Inflammation is the body’s response to an invader, and sometimes it can be so vigorous that it is more harmful than the infection that triggered it.
Fat tissue is composed mostly of fat cells, or adipocytes. It also contains pre-adipocytes, which mature into fat cells, and a variety of immune cells, including a type called adipose tissue macrophages.
Dr. Blish, with colleagues at Stanford and in Germany and Switzerland, carried out experiments to see if fat tissue obtained from bariatric surgery patients could become infected with the coronavirus, and tracked how various types of cells responded.
The fat cells themselves could become infected, the scientists found, yet did not become very inflamed. But certain immune cells called macrophages also could be infected, and they developed a robust inflammatory response.
Even stranger, the pre-adipocytes were not infected, but contributed to the inflammatory response. (The scientists did not examine whether particular variants were more destructive in this regard than others.)
The research team also obtained fat tissue from the bodies of European patients who had died of Covid and discovered the coronavirus in fat near various organs.
The idea that adipose tissue might serve as a reservoir for pathogens is not new, Dr. Dixit said. Body fat is known to harbor a number of them, including H.I.V. and the influenza virus.
The coronavirus appears to be able to evade the body fat’s immune defenses, which are limited and incapable of fighting it effectively. And in people who are obese, there can be a lot of body fat.
A man whose ideal weight is 170 pounds but who weighs 250 pounds is carrying a substantial amount of fat in which the virus may “hang out,” replicate and trigger a destructive immune system response, said Dr. David Kass, a professor of cardiology at Johns Hopkins.
“If you really are very obese, fat is the biggest single organ in your body,” Dr. Kass said.
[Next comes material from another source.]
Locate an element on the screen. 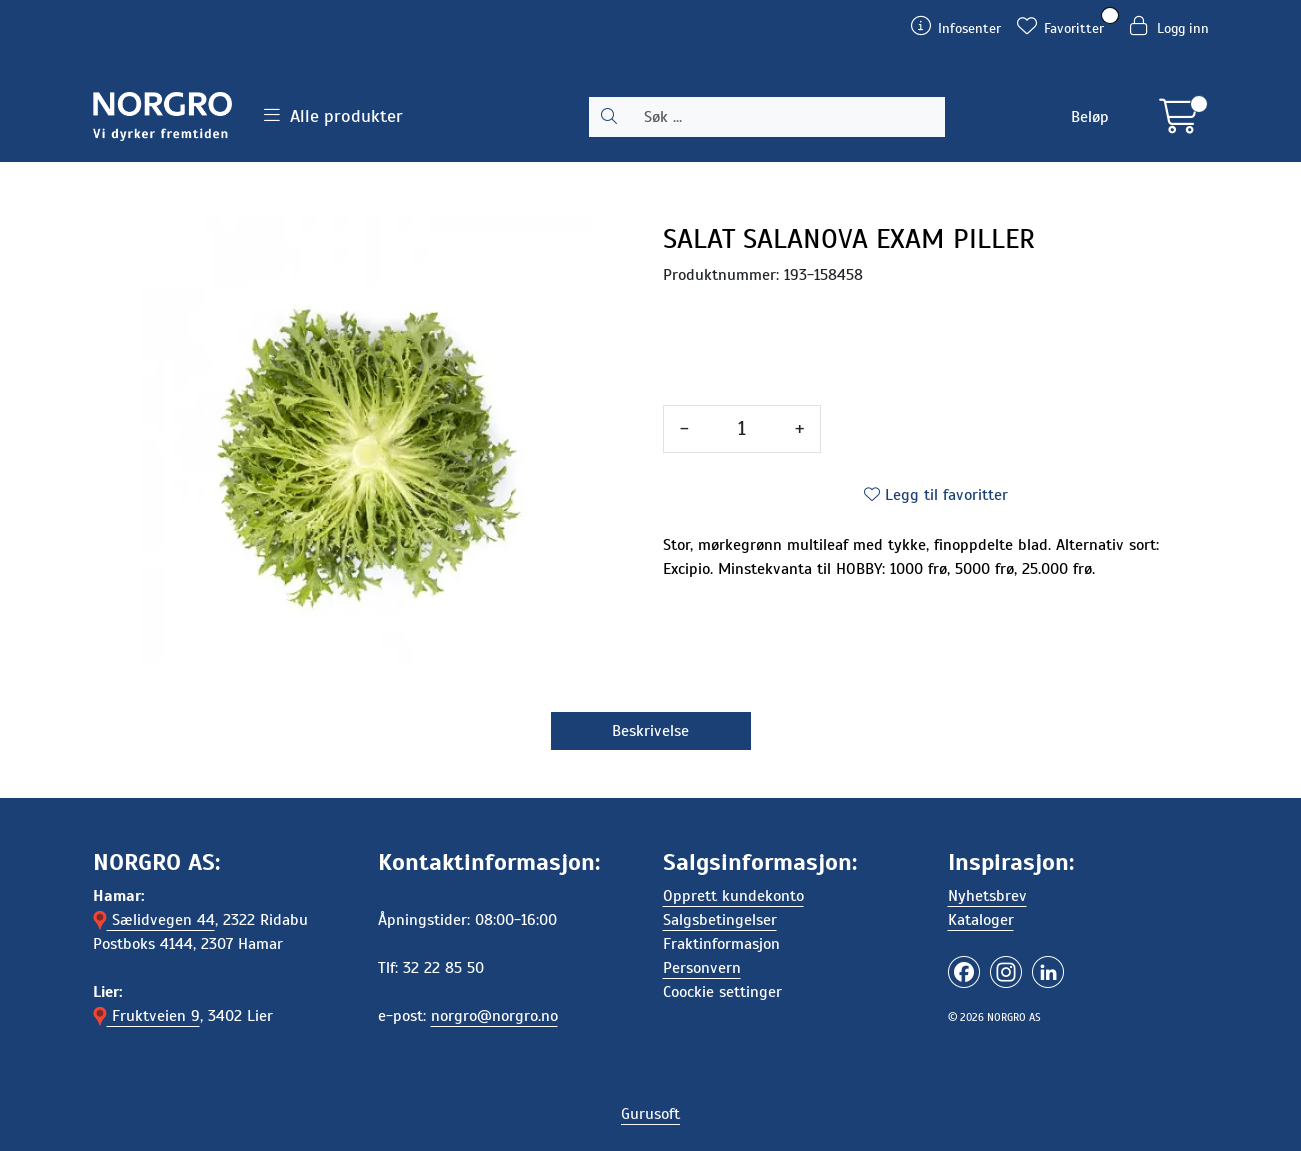 The height and width of the screenshot is (1151, 1301). Beskrivelse [tab] is located at coordinates (650, 731).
The coronavirus “can infect that tissue and actually reside there,” he said. “Whether it hurts it, kills it or at best, it’s a place to amplify itself — it doesn’t matter. It becomes kind of a reservoir.”
As the inflammatory response snowballs, cytokines trigger even more inflammation and the release of additional cytokines. “It’s like a perfect storm,” he said.
Dr. Blish and her colleagues speculated that infected body fat may even contribute to “long Covid,” a condition describing troublesome symptoms like fatigue that persist for weeks or months after recovery from an acute episode.
The data also suggest that Covid vaccines and treatments may need to take into account the patient’s weight and fat stores.
“This paper is another wake-up call for the medical profession and public health to look more deeply into the issues of overweight and obese individuals, and the treatments and vaccines we’re giving them,” said Barry Popkin, a professor of nutrition at University of North Carolina at Chapel Hill, who has studied the heightened risk that Covid poses to those with obesity.
“We keep documenting the risk they have, but we still aren’t addressing it,” Dr. Popkin said.